_INSTRUCTIONS FOR THE TASK_:
All lines from the entries below that contain the string "увагу" should be copied out.

_Stored data entries_:
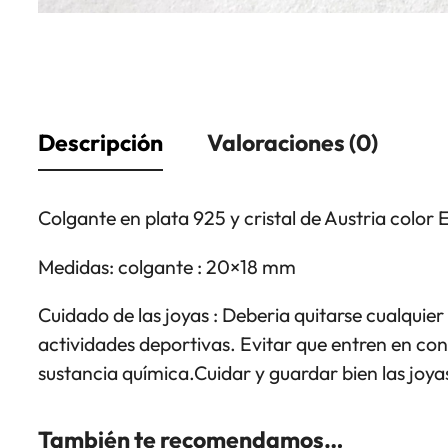
Descripción
Valoraciones (0)
Colgante en plata 925 y cristal de Austria colo
Medidas: colgante : 20×18 mm
Cuidado de las joyas : Deberia quitarse cualquier 
actividades deportivas. Evitar que entren en co
sustancia química.Cuidar y guardar bien las joyas
También te recomendamos…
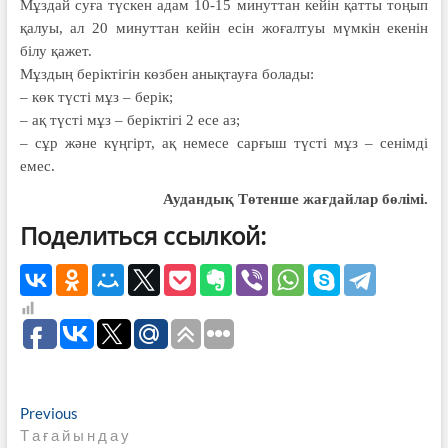
Мұздай суға түскен адам 10-15 минуттан кейін қатты тоңып
қалуы, ал 20 минуттан кейін есін жоғалтуы мүмкін екенін
білу қажет.
Мұздың беріктігін көзбен анықтауға болады:
– көк түсті мұз – берік;
– ақ түсті мұз – беріктігі 2 есе аз;
– сұр және күңгірт, ақ немесе сарғыш түсті мұз – сенімді
емес.
Аудандық Төтенше
жағдайлар бөлімі.
Поделиться ссылкой:
Навигация
Previous
Previous
post:
Т а ғ а й ы н д а у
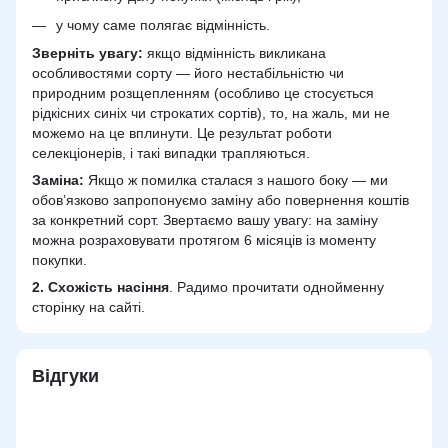
у чому саме полягає відмінність.
Зверніть увагу:
якщо відмінність викликана
особливостями сорту — його нестабільністю чи
природним розщепленням (особливо це стосується
рідкісних синіх чи строкатих сортів), то, на жаль, ми не
можемо на це вплинути. Це результат роботи
селекціонерів, і такі випадки трапляються.
Заміна:
Якщо ж помилка сталася з нашого боку — ми
обов’язково запропонуємо заміну або повернення коштів
за конкретний сорт. Звертаємо вашу увагу: на заміну
можна розраховувати протягом 6 місяців із моменту
покупки.
2.
Схожість
насіння
. Радимо прочитати однойменну
сторінку на сайті.
Відгуки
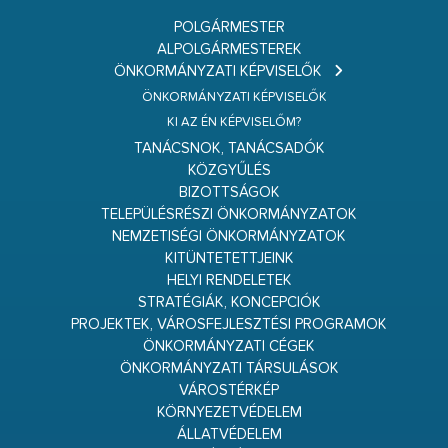
POLGÁRMESTER
ALPOLGÁRMESTEREK
ÖNKORMÁNYZATI KÉPVISELŐK
ÖNKORMÁNYZATI KÉPVISELŐK
KI AZ ÉN KÉPVISELŐM?
TANÁCSNOK, TANÁCSADÓK
KÖZGYŰLÉS
BIZOTTSÁGOK
TELEPÜLÉSRÉSZI ÖNKORMÁNYZATOK
NEMZETISÉGI ÖNKORMÁNYZATOK
KITÜNTETETTJEINK
HELYI RENDELETEK
STRATÉGIÁK, KONCEPCIÓK
PROJEKTEK, VÁROSFEJLESZTÉSI PROGRAMOK
ÖNKORMÁNYZATI CÉGEK
ÖNKORMÁNYZATI TÁRSULÁSOK
VÁROSTÉRKÉP
KÖRNYEZETVÉDELEM
ÁLLATVÉDELEM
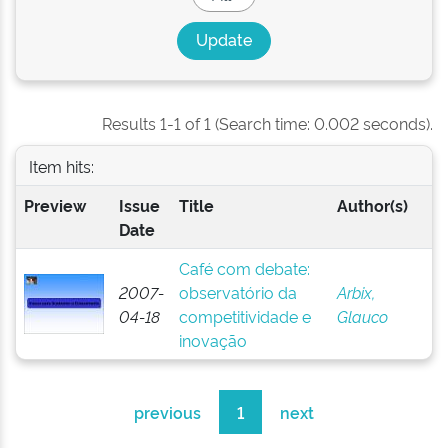
Results 1-1 of 1 (Search time: 0.002 seconds).
Item hits:
Preview
Issue
Title
Author(s)
Date
Café com debate:
2007-
observatório da
Arbix,
04-18
competitividade e
Glauco
inovação
previous
1
next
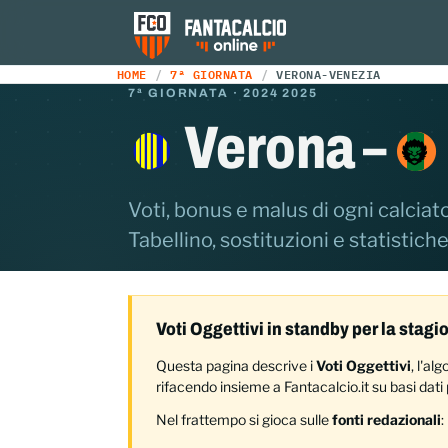
HOME
7ª GIORNATA
VERONA-VENEZIA
7ª GIORNATA · 2024 2025
Verona –
Voti, bonus e malus di ogni calciato
Tabellino, sostituzioni e statistiche
Voti Oggettivi in standby per la stag
Questa pagina descrive i
Voti Oggettivi
, l'a
rifacendo insieme a Fantacalcio.it su basi dati p
Nel frattempo si gioca sulle
fonti redazionali
:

_WRITTEN REPLY_:
Зверніть увагу:
за конкретний сорт. Звертаємо вашу увагу: на заміну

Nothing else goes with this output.